[llvm] 39009a8 - [DAGCombiner] tighten fast-math constraints for fma fold
Sanjay Patel via llvm-commits
llvm-commits at lists.llvm.org
Sun Jul 12 05:53:14 PDT 2020
Author: Sanjay Patel
Date: 2020-07-12T08:51:49-04:00
New Revision: 39009a8245dae78250081b16fc679ce338af405a
URL: https://github.com/llvm/llvm-project/commit/39009a8245dae78250081b16fc679ce338af405a
DIFF: https://github.com/llvm/llvm-project/commit/39009a8245dae78250081b16fc679ce338af405a.diff
LOG: [DAGCombiner] tighten fast-math constraints for fma fold
fadd (fma A, B, (fmul C, D)), E --> fma A, B, (fma C, D, E)
This is only allowed when "reassoc" is present on the fadd.
As discussed in D80801, this transform goes beyond
what is allowed by "contract" FMF (-ffp-contract=fast).
That is because we are fusing the trailing add of 'E' with a
multiply, but without "reassoc", the code mandates that the
products A*B and C*D are added together before adding in 'E'.
I've added this example to the LangRef to try to clarify the
meaning of "contract". If that seems reasonable, we should
probably do something similar for the clang docs because
there does not appear to be any formal spec for the behavior
of -ffp-contract=fast.
Differential Revision: https://reviews.llvm.org/D82499
Added:
Modified:
llvm/docs/LangRef.rst
llvm/lib/CodeGen/SelectionDAG/DAGCombiner.cpp
llvm/test/CodeGen/AArch64/fadd-combines.ll
llvm/test/CodeGen/X86/fma_patterns.ll
Removed:
################################################################################
diff --git a/llvm/docs/LangRef.rst b/llvm/docs/LangRef.rst
index c2d6200e67fa..86d315be74bc 100644
--- a/llvm/docs/LangRef.rst
+++ b/llvm/docs/LangRef.rst
@@ -2778,7 +2778,9 @@ floating-point transformations.
``contract``
Allow floating-point contraction (e.g. fusing a multiply followed by an
- addition into a fused multiply-and-add).

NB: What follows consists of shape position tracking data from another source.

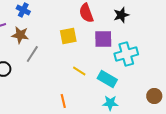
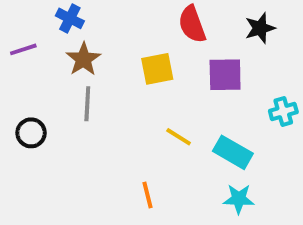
brown star: (20, 35) -> (83, 59), moved, turned 30
gray line: (32, 54) -> (87, 104), turned -30
cyan cross: (126, 54) -> (283, 112), moved, size x0.6

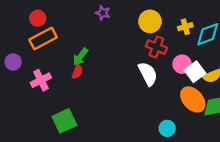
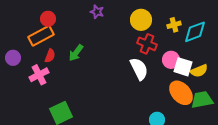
red circle: (38, 18) -> (48, 19), moved
red semicircle: (77, 72) -> (50, 56), moved
white square: (195, 72) -> (183, 67), turned -36

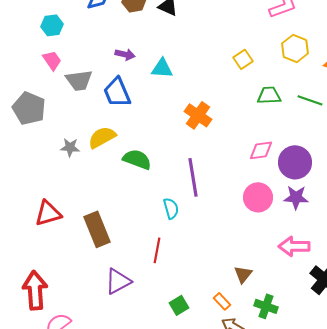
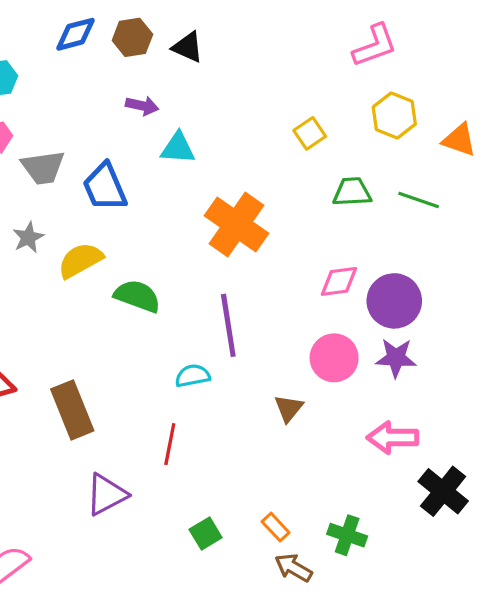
purple arrow: (125, 54) -> (142, 106), moved
orange cross: (198, 115) -> (237, 224), size x1.4
gray star: (70, 147) -> (28, 237), moved, turned -30
cyan semicircle: (171, 208) -> (193, 376), turned -85
brown triangle: (243, 274) -> (289, 408), moved

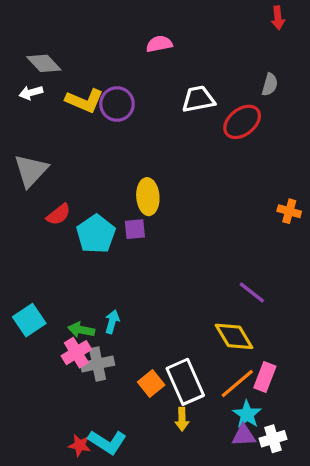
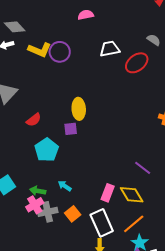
gray semicircle: (270, 85) -> (154, 40), turned -72
red semicircle: (58, 214) -> (34, 120), moved
cyan pentagon: (96, 234) -> (47, 150), moved
cyan arrow: (112, 322) -> (65, 186), moved, turned -72
pink rectangle: (265, 377) -> (108, 193), moved
orange square: (151, 383) -> (73, 214), moved

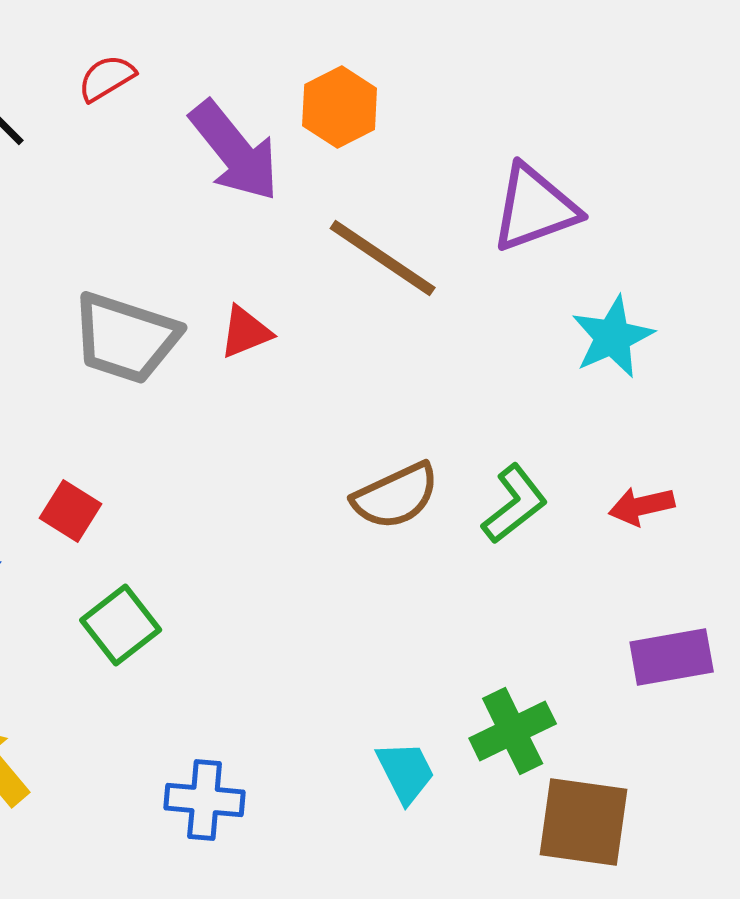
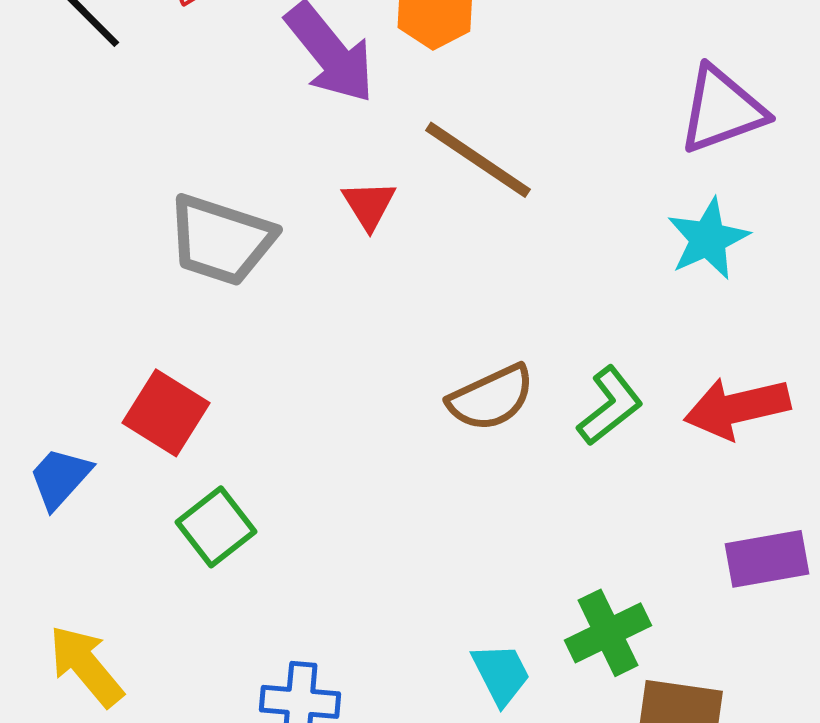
purple triangle: (535, 208) -> (722, 110), moved
red triangle: (246, 332) -> (369, 205), moved, turned -40
red arrow: (642, 506) -> (737, 408), size x1.6
red square: (71, 511) -> (166, 413), size x1.4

+ addition into a fused multiply-and-add). This does not enable reassociating
+ to form arbitrary contractions. For example, ``(a*b) + (c*d) + e`` can not
+ be transformed into ``(a*b) + ((c*d) + e)`` to create two fma operations.
``afn``
Approximate functions - Allow substitution of approximate calculations for
diff --git a/llvm/lib/CodeGen/SelectionDAG/DAGCombiner.cpp b/llvm/lib/CodeGen/SelectionDAG/DAGCombiner.cpp
index 0d84cd89f5ae..42e6e12f3f02 100644
--- a/llvm/lib/CodeGen/SelectionDAG/DAGCombiner.cpp
+++ b/llvm/lib/CodeGen/SelectionDAG/DAGCombiner.cpp
@@ -11986,6 +11986,8 @@ SDValue DAGCombiner::visitFADDForFMACombine(SDNode *N) {
SDNodeFlags Flags = N->getFlags();
bool CanFuse = Options.UnsafeFPMath || isContractable(N);
+ bool CanReassociate =
+ Options.UnsafeFPMath || N->getFlags().hasAllowReassociation();
bool AllowFusionGlobally = (Options.AllowFPOpFusion == FPOpFusion::Fast ||
CanFuse || HasFMAD);
// If the addition is not contractable, do not combine.
@@ -12028,13 +12030,14 @@ SDValue DAGCombiner::visitFADDForFMACombine(SDNode *N) {
// fadd (fma A, B, (fmul C, D)), E --> fma A, B, (fma C, D, E)
// fadd E, (fma A, B, (fmul C, D)) --> fma A, B, (fma C, D, E)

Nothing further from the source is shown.